Mobile 2.0 San Francisco

Orginally published at www.bima.co.uk on 8th November 2008

This week I was fortunate enough to have been able to attend the annual Mobile 2.0 conference in San Francisco, on behalf of O2 Litmus. The one-day event took place on 3rd November at the Hyatt and was a sell-out, with over 300 people in packed into the venue. What was interesting to see was not only the international outlook on the mobile 2.0 scene, but that the mobile application developer ecosystem is rapidly building in size and credibility.

Venture capitalists, start up’s, operators and established application developers sat closely alongside one another in San Francisco. I was one of a relatively small number of Europeans at the event, and it was clear to see the benefits of such a closely knit community both in terms ofcollaboration and ideas.

The topic talked about the most at Mobile 2.0 was what gives mobile applications the ‘X Factor’.

Many of the questions from the floor insinuated that many developers were still working hard to find sustainable business models for mobile. Many were looking at ad funded as the potential solution to their problem.

However the view from the VC panel was as clear as it was stark. Mobile applications which solely rely on advertising revenue are consistently failing to attract any interest from the Bay Area VC community. This is due to high levels of cynicism that mobile will be able to generate the CPM rates & volumes required to sustain a VC investable business.

“VC investable” is the key term here. All on the panel were at pains to state that many app developers will be able to create a business in Mobile via Ad funded, with the potential to scale to single figure millions of dollars per year. However, of course, the VC community are looking for exits of substantially more than that, and you got the sense everyone is still searching for the Mobile poster child company to emerge.

Secondly there was a detectable frustration with a lack of innovation coming through. Too many ideas being presented to the VC community were seen as line extensions, simply taking an existing concept and adding one or two new features - not breaking fresh ground or coming up with differentiated & unique propositions. This view was backed up by Sarah Lacey in her talk entitled “Secrets from Silicon Valley” held in London on 7th November.

An great tip for anyone going in front of these guys was be prepared for the “why now?” question. In these increasingly tough times the entrepreneur must be ready to convince the VC that they can’t afford to just sit back and let some other guy take the risk on their idea.

The theme of negativity on ad funded models was articulated by Tim Chang from Norwest Venture Partners, citing companies like GetJar who are building a sustainable business in Mobile.

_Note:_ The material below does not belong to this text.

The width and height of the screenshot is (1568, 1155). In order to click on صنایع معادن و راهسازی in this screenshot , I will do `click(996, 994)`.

In anticipation of this focus on monitisable transactions, Tim was particularly supportive of micropayments and companies in the payments space.

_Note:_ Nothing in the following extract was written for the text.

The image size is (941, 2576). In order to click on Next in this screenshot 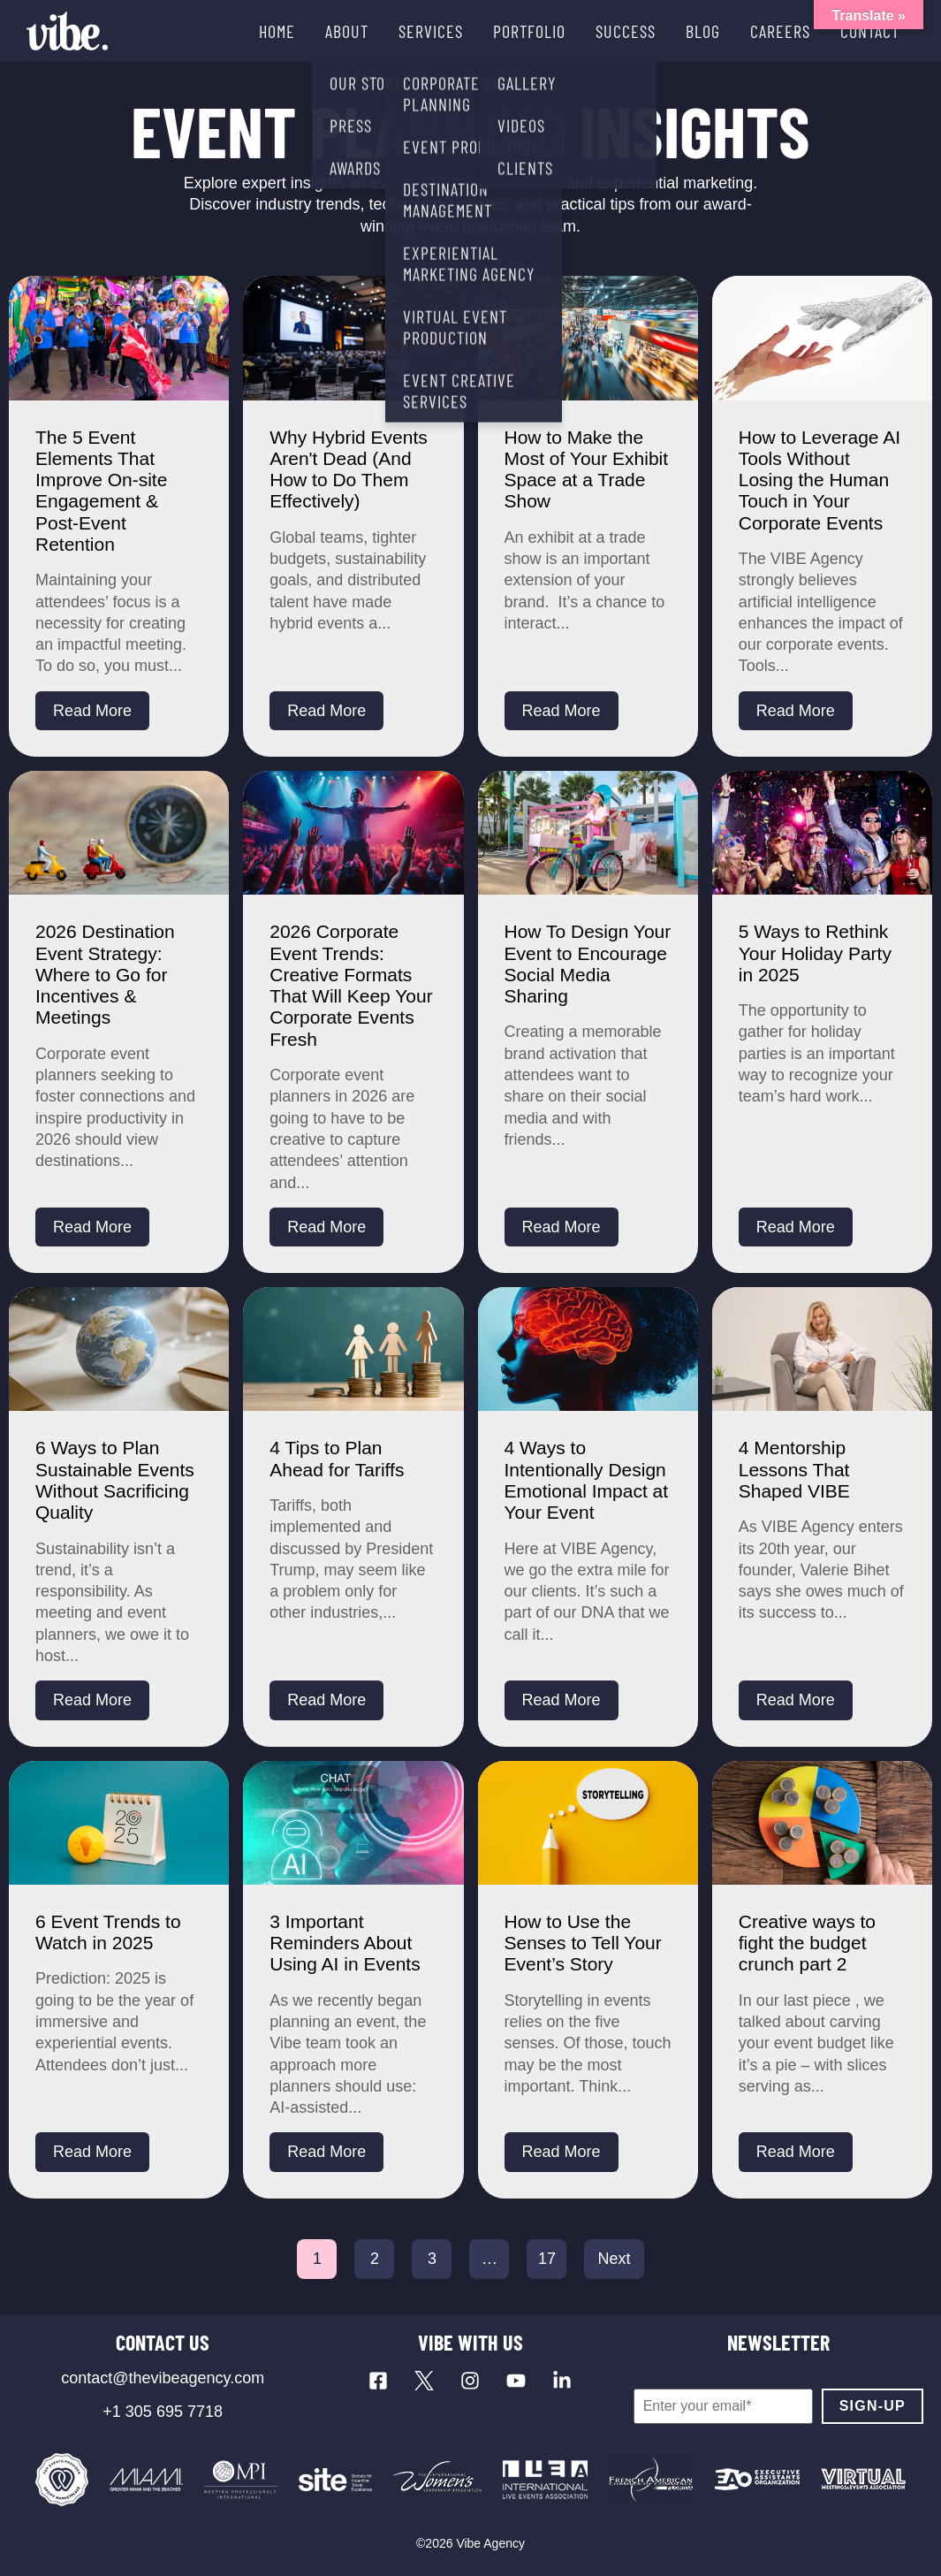 , I will do `click(613, 2258)`.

I’m not an application developer though, so although the sweet spot for hot applications right now was compelling to see, what I found more insightful was the appetite for the industry to collaborate to create better things in the mobile 2.0 era.

I can see too that it will be important for Mobile operators like us to help bring customers and application developers together and step out of their way to let both parties get the most out of one another.

Consumers want cutting edge apps and developers want to reach an audience more easily. I see no reason why this won’t be the future model, and we will all be able to learn a lot from the journey.